> EXERCISE DESCRIPTION
From the listing below, retype exactly the line holding "juli 7, 2025", the line holding "jobb. Morgontrött deluxe.", and the lines between them; skip everything else.
►
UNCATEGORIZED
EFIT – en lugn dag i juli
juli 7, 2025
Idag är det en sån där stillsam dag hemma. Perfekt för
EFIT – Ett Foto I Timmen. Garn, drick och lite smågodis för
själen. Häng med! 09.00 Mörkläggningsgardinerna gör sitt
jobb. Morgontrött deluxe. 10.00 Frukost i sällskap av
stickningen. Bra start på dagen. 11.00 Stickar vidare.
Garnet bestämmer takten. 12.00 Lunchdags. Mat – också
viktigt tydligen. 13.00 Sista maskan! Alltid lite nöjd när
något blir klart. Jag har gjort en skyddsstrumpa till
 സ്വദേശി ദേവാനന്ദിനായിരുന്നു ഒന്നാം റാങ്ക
◄
►
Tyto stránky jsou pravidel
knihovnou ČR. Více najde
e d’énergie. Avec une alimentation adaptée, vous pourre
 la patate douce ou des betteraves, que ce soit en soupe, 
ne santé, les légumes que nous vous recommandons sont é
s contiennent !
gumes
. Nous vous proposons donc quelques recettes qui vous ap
◄
> COMPLETED TASK
juli 7, 2025
Idag är det en sån där stillsam dag hemma. Perfekt för
EFIT – Ett Foto I Timmen. Garn, drick och lite smågodis för
själen. Häng med! 09.00 Mörkläggningsgardinerna gör sitt
jobb. Morgontrött deluxe. 10.00 Frukost i sällskap av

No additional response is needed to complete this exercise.